In September 1999, Alexander Polikoff stepped down as Executive Director of BPI (Business and Professional People for the Public Interest), a Chicago-based public interest law and policy center, having held that position for 29 years. He continues to serve on the BPI legal staff, and retains responsibility for BPI’s ongoing Gautreaux public housing litigation as lead counsel for the plaintiff class.
Before coming to BPI in April 1970, Polikoff was a member of the Chicago law firm of Schiff Hardin & Waite. He received his bachelors and masters degrees from the University of Chicago (the latter in English language and literature), and a J.D. from the University of Chicago Law School, where he was editor-in-chief of the Law Review.
Polikoff has served as a director and General Counsel of the Illinois Division of the American Civil Liberties Union, and is a former national ACLU board member. For both BPI and ACLU he has carried on litigation in the housing, civil rights and environmental fields, including a successful argument before the United States Supreme Court in the Gautreaux litigation.
Polikoff is the author of a number of articles on civil liberties and urban affairs and of Housing the Poor: The Case for Heroism (Ballinger, 1977). Waiting for Gautreaux: A Story of Segregation, Housing, and the Black Ghetto, is scheduled for January 2006 publication by Northwestern University Press.
Waiting for Gautreaux: A Story of Segregation, Housing, and the Black Ghetto, Northwestern University Press, 2006, $29.95, 0-8101-2344-4
On his thirty-ninth birthday in 1966, Alexander Polikoff, a volunteer ACLU attorney and partner in a Chicago law firm, met some friends to discuss a pro bono case. Over lunch, the four talked about the Chicago Housing Authority construction program. All the new public housing, it seemed, was going into black neighborhoods. If discrimination was prohibited in public schools, wasn’t it also prohibited in public housing?

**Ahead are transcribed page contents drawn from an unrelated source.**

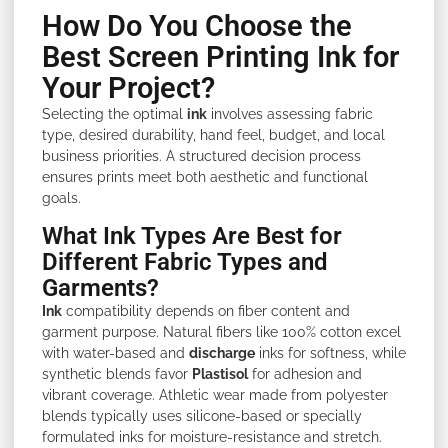
How Do You Choose the
Best Screen Printing Ink for
Your Project?
Selecting the optimal
ink
involves assessing fabric
type, desired durability, hand feel, budget, and local
business priorities. A structured decision process
ensures prints meet both aesthetic and functional
goals.
What Ink Types Are Best for
Different Fabric Types and
Garments?
Ink
compatibility depends on fiber content and
garment purpose. Natural fibers like 100% cotton excel
with water-based and
discharge
inks for softness, while
synthetic blends favor
Plastisol
for adhesion and
vibrant coverage. Athletic wear made from polyester
blends typically uses silicone-based or specially
formulated inks for moisture-resistance and stretch.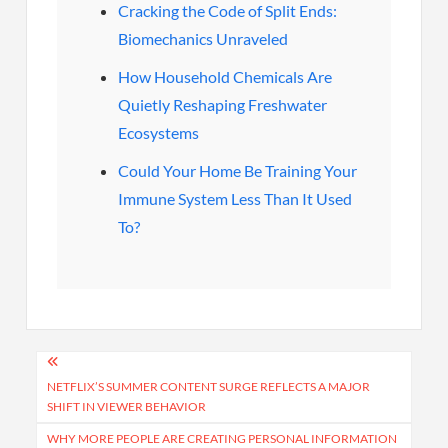
Cracking the Code of Split Ends:
Biomechanics Unraveled
How Household Chemicals Are
Quietly Reshaping Freshwater
Ecosystems
Could Your Home Be Training Your
Immune System Less Than It Used
To?
Post
navigation
NETFLIX’S SUMMER CONTENT SURGE REFLECTS A MAJOR
SHIFT IN VIEWER BEHAVIOR
WHY MORE PEOPLE ARE CREATING PERSONAL INFORMATION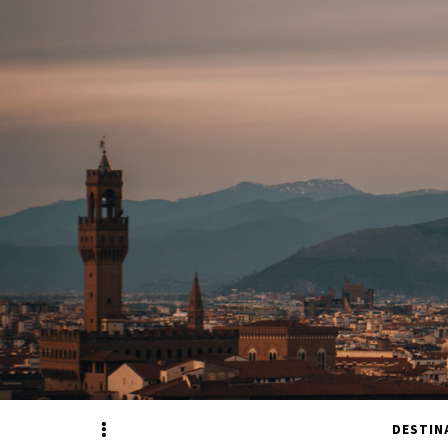
Sidebar
DESTIN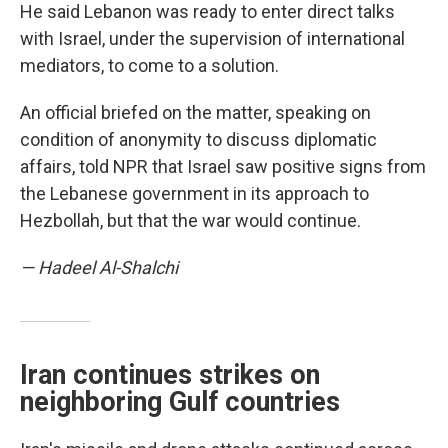
He said Lebanon was ready to enter direct talks
with Israel, under the supervision of international
mediators, to come to a solution.
An official briefed on the matter, speaking on
condition of anonymity to discuss diplomatic
affairs, told NPR that Israel saw positive signs from
the Lebanese government in its approach to
Hezbollah, but that the war would continue.
— Hadeel Al-Shalchi
Iran continues strikes on
neighboring Gulf countries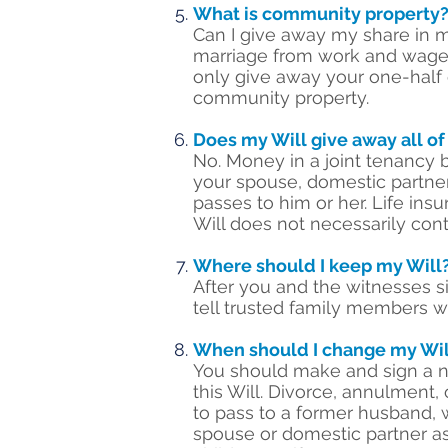
What is community property
Can I give away my share in 
marriage from work and wages,
only give away your one-half 
community property.
Does my Will give away all of
No. Money in a joint tenancy 
your spouse, domestic partner,
passes to him or her. Life ins
Will does not necessarily con
Where should I keep my Will
After you and the witnesses si
tell trusted family members wh
When should I change my Wil
You should make and sign a ne
this Will. Divorce, annulment,
to pass to a former husband, w
spouse or domestic partner as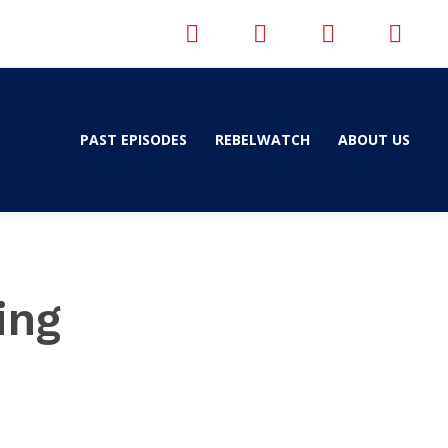
PAST EPISODES
REBELWATCH
ABOUT US
ing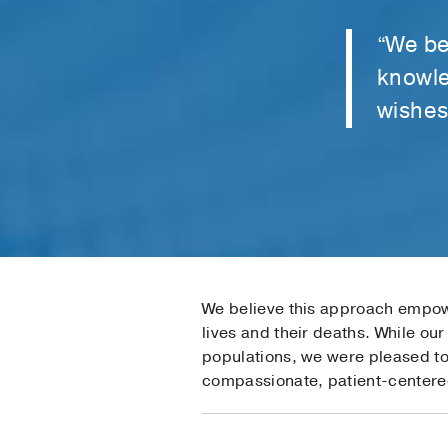
“We be
knowle
wishes 
We believe this approach empowe
lives and their deaths. While ou
populations, we were pleased to 
compassionate, patient-centere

And so began Gautreaux v. CHA and HUD, a case that from its rocky beginnings would roll on year after year, decade after decade, carrying Polikoff and his colleagues to the nation’s Supreme Court (to face then-solicitor general Robert Bork); establishing precedents for suits against the discriminatory policies of local housing authorities, often abetted by HUD; and setting the stage for a nationwide experiment aimed at ending the concentration–and racialization–of poverty through public housing. Sometimes Kafkaesque, sometimes simply inspiring, and never less than absorbing, the story of Gautreaux, told by its principal lawyer, moves with ease through local and national civil rights history, legal details, political matters, and the personal costs–and rewards–of a commitment to fairness, equality, and justice. Both the memoir of a dedicated lawyer, and the narrative of a tenacious pursuit of equality, this story–itself a critical, still-unfolding chapter in recent American history–urges us to take an essential step in ending the racial inequality that Alexis de Toqueville prophetically named America’s “most formidable evil.”